Director’s Statement

I met Namkhai Norbu Rinpoche in 1985 when I was 25 years old. At age 28, I took a much needed hiatus from filmmaking to travel with him on and off for four years as his secretary. During that time, I began to film his everyday life—his family and his teaching—from an insider’s perspective. In 1992, I went back to work to make my next film and put aside the early footage of Rinpoche. Even though I kept filming him over the years, I didn’t feel I had enough of a story to make a film, and I questioned how to convey the spiritual on film. After many requests from the Dutch Buddhist Film Foundation to continue this film, I finally agreed to face making something out of the film again years later, in the new millennium. At his age, I knew there weren’t many years left to tell Namkhai Norbu’s story, nor would he allow another filmmaker inside his private life and family. It was clear I was the only one who could make a film about him.

There was also another change on the horizon. When I filmed Rinpoche starting in 1988, I also began filming his son Yeshi as well, starting from age 18. Although it was common knowledge that Yeshi was the reincarnation of Namkhai Norbu’s uncle, a great Buddhist master, he adamantly resisted the idea, and wanted to be left alone to live a normal life. I remember in 1989, I was so excited by the natural drama of Yeshi’s story that one day when we were walking together in Rome, I discussed the potential of filming him returning to Tibet to the monastery of his reincarnation and the people waiting for him since his birth. He was emphatic: “You can film as long as you like but it will never happen. I will never go back to the monastery in Tibet.” He said. I believed him. The years passed, and I continued to film Yeshi, with his growing family and business career, as he intersected with his father’s life, never expecting that anything would change. But in the millennium, his story took an amazing new turn.

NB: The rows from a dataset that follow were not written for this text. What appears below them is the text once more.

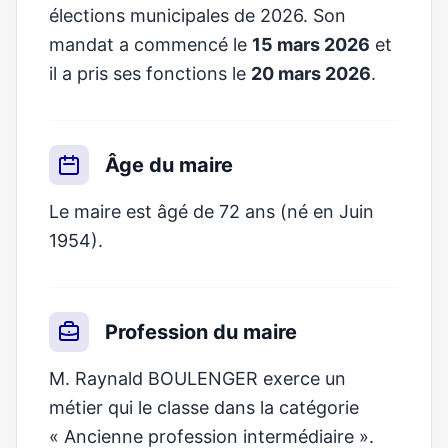
élections municipales de 2026. Son
mandat a commencé le
15 mars 2026
et
il a pris ses fonctions le
20 mars 2026
.
Âge du maire
Le maire est âgé de 72 ans (né en Juin
1954).
Profession du maire
M. Raynald BOULENGER exerce un
métier qui le classe dans la catégorie
« Ancienne profession intermédiaire ».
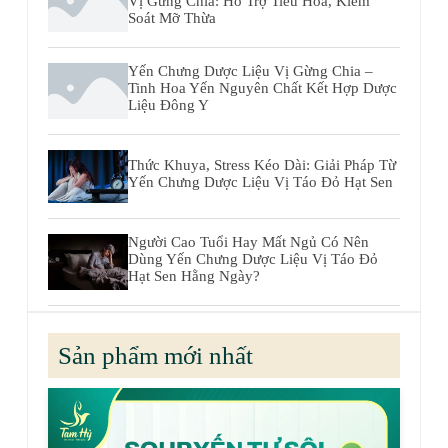
Vị Gừng Chia: Hỗ Trợ Tiêu Hóa, Kiểm
Soát Mỡ Thừa
Yến Chưng Dược Liệu Vị Gừng Chia –
Tinh Hoa Yến Nguyên Chất Kết Hợp Dược
Liệu Đông Y
Thức Khuya, Stress Kéo Dài: Giải Pháp Từ
Yến Chưng Dược Liệu Vị Táo Đỏ Hạt Sen
Người Cao Tuổi Hay Mất Ngủ Có Nên
Dùng Yến Chưng Dược Liệu Vị Táo Đỏ
Hạt Sen Hằng Ngày?
Sản phẩm mới nhất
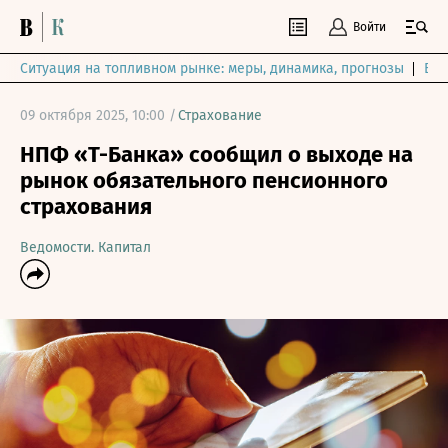
Войти
Ситуация на топливном рынке: меры, динамика, прогнозы
Выб
09 октября 2025, 10:00 /
Страхование
НПФ «Т-Банка» сообщил о выходе на
рынок обязательного пенсионного
страхования
Ведомости. Капитал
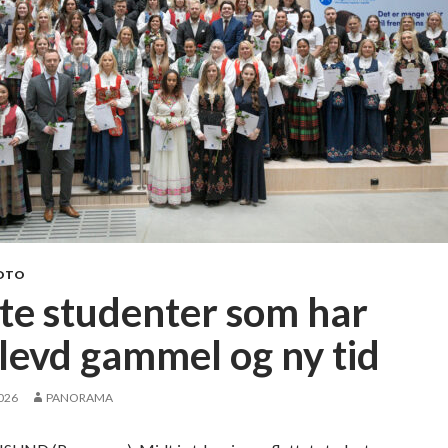
OTO
lte studenter som har
levd gammel og ny tid
2026
PANORAMA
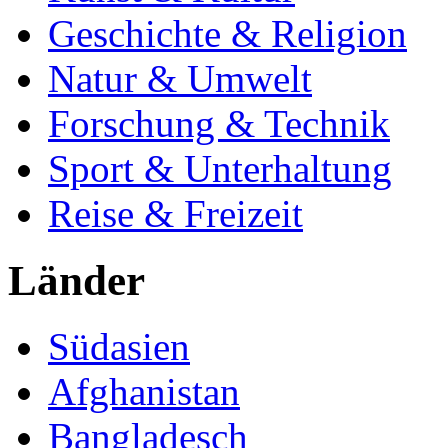
Geschichte & Religion
Natur & Umwelt
Forschung & Technik
Sport & Unterhaltung
Reise & Freizeit
Länder
Südasien
Afghanistan
Bangladesch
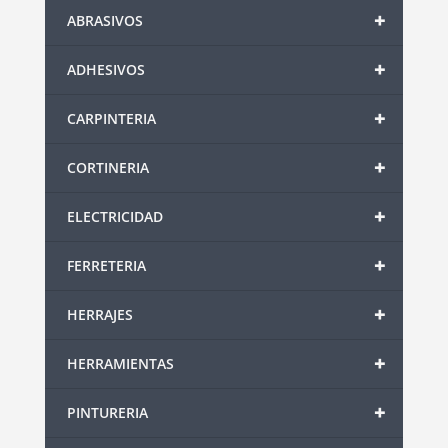
+
ABRASIVOS
+
ADHESIVOS
+
CARPINTERIA
+
CORTINERIA
+
ELECTRICIDAD
+
FERRETERIA
+
HERRAJES
+
HERRAMIENTAS
+
PINTURERIA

With the developments and changes in this father-son relationship, a unique story developed about cultural survival in exile that demonstrated the value of this rare spiritual tradition. My aim is not to show Namkhai Norbu’s saintliness (nor his son’s) but both men’s essential, profound humanity and the profound and irreplaceable tradition that they embody as one-man inches towards maturity and the other inches towards his inevitable death.

Now is a crucial moment for Tibet, as the last of the great non-monastic Tibetan trained reincarnate teachers (called “Rinpoche”) remain alive; if we don’t capture some of their true spiritual heritage now—more than just a few esoteric scenes, but a living tradition—it will be lost forever.